Wednesday 20 February 2013

Agile BI with Endeca - Part 4 - In search of the secret Sauce

In my previous posts I setup an Endeca evaluation environment, in this post I'll go though a simple but hopefully reasonably realistic scenario to create an application in an attempt to find the Endeca "secret sauce" that has got everyone so excited.

Obviously to start with some sample data is needed. While I could reuse the quickstart data, as this is so well known and covered in the various examples to reuse it again would possibly be cheating.  Partially the unfamiliarity with the data gives a better example.

In this instance I've gone for some data that is freely available from UCAS in the UK.  These are complete datasets of the number of applications and acceptances for universities across the UK.  They are available for download here.  While this represents a reasonably easy entry point to start using Endeca, it also offers some interesting possibilities for enhancing the data from other sources.  I've started by downloading the exe files and extracting the xls files.  These then need to be uploaded to the Endeca server.

To load the files into the Endeca server we need to use an Integrator project.

At this point I will assume you have been through the YouTube Endeca webcast series this should give you the basics of how to use Endeca.

So we need to start up integrator, which needs an X Windows Session of some sort on Linux, so I'm using VNC again.  I put some basic instructions on how to connect to a VNC session in an earlier post. The first step here is to create a new project, I have called my project UKUni.  The only of cheating I'm going to do is copy the workspace file from the quickstart application and the InitDataStore graph.  I changed the DATA_STORE_NAME parameter in the workspace to something new, I used ukuni again.

Use shell command like
mv *.xls /oracle/workspace/UkUni/data-in/
to put your recently downloaded excel files in to the data-in folder of the project.

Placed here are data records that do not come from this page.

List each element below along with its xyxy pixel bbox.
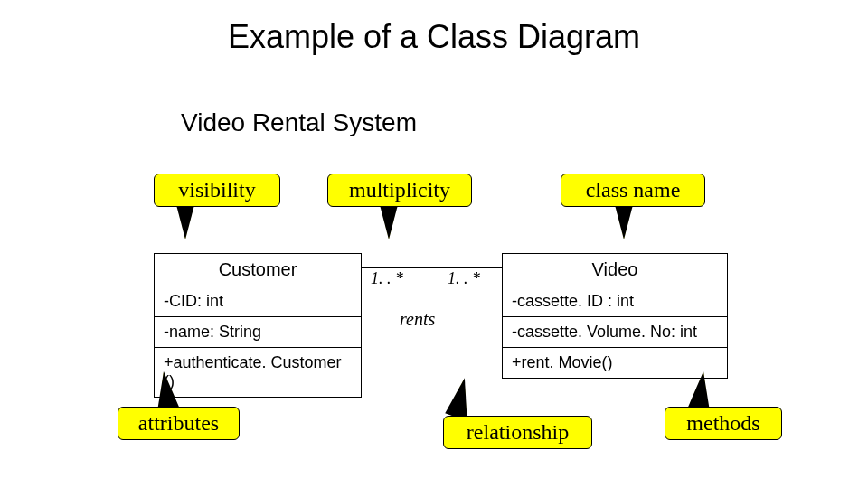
callout-multiplicity: multiplicity <box>327 174 472 207</box>
class-customer-attr-1: -name: String <box>155 317 361 348</box>
class-customer: Customer -CID: int -name: String +authen… <box>154 253 362 398</box>
class-customer-attr-0: -CID: int <box>155 286 361 317</box>
association-line <box>362 267 502 268</box>
callout-class-name: class name <box>561 174 705 207</box>
class-video-attr-0: -cassette. ID : int <box>503 286 727 317</box>
multiplicity-left: 1. . * <box>371 269 403 288</box>
class-video-name: Video <box>503 254 727 286</box>
callout-class-name-pointer <box>615 202 633 239</box>
multiplicity-right: 1. . * <box>448 269 480 288</box>
callout-attributes-pointer <box>158 372 180 410</box>
class-customer-method-0: +authenticate. Customer () <box>155 348 361 397</box>
callout-methods-pointer <box>687 372 709 410</box>
callout-relationship: relationship <box>443 416 592 449</box>
callout-attributes: attributes <box>118 407 240 440</box>
callout-visibility-pointer <box>176 202 194 239</box>
association-label: rents <box>400 309 435 330</box>
callout-multiplicity-pointer <box>380 202 398 239</box>
class-video-attr-1: -cassette. Volume. No: int <box>503 317 727 348</box>
class-video: Video -cassette. ID : int -cassette. Vol… <box>502 253 728 379</box>
class-customer-name: Customer <box>155 254 361 286</box>
callout-relationship-pointer <box>447 377 480 420</box>
subtitle: Video Rental System <box>181 108 417 137</box>
page-title: Example of a Class Diagram <box>0 18 868 56</box>
callout-visibility: visibility <box>154 174 280 207</box>
callout-methods: methods <box>665 407 782 440</box>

Selecting "refresh" on the folder data-in in the integrator application will make the files appear in the folder.

To load the source data we need a new graph, so right-click on the graph folder and select "New->ETL Graph".  To do any useful analysis across years we need to load and merge the multiple files we have into the datastore, this can be dong using a merge transformation, so firstly drag one of the data files from "data-in" on to the new graph.  This will create a spreadsheet loader associated with the file.

Further down the line we are going to need to create some output metadata for this loader, this is easier to do if we have the output edge connected to the next element.   In this case we know that we will need to create a key and set the year that the file corresponds to, so I'm going to use a reformat transformation to do that.  Drag a Reformat transformation onto your graph and connect the output of the loader to the input of the Reformat transformation.

Double-clicking on the loader opens up the dialog box.  We can see the source file is listed but no mapping.  Click in the mapping cell and then open the mapping dialog box.  The first task is to create some metadata.  Select row 5, the heading row and click Output Metadata "From Selection".  This creates a default metadata mapping based on the row headings.  In addition to the metadata from the file we are also going to need to identify which year this dataset corresponds to and create a key used to join the data later on.  I've added two new fields to the metadata, "Application_year" and "data_key".

Before we dive in and create the transformation we need to connect the output of the Reformat transformation to another component.  In this case I'm going to merge the data from more than one file, so I've added a Merge transformation to the graph.  Link the output of the Reformat to one input of the merge.

The metadata we created in the loader dialog has appeared under the meta-data folder, just not with a very nice name, just edit this and change it to something like institution data, we can thenreuse this for the other files.  I'm also going to use it for the output edge meta-data of the Reformat transformation.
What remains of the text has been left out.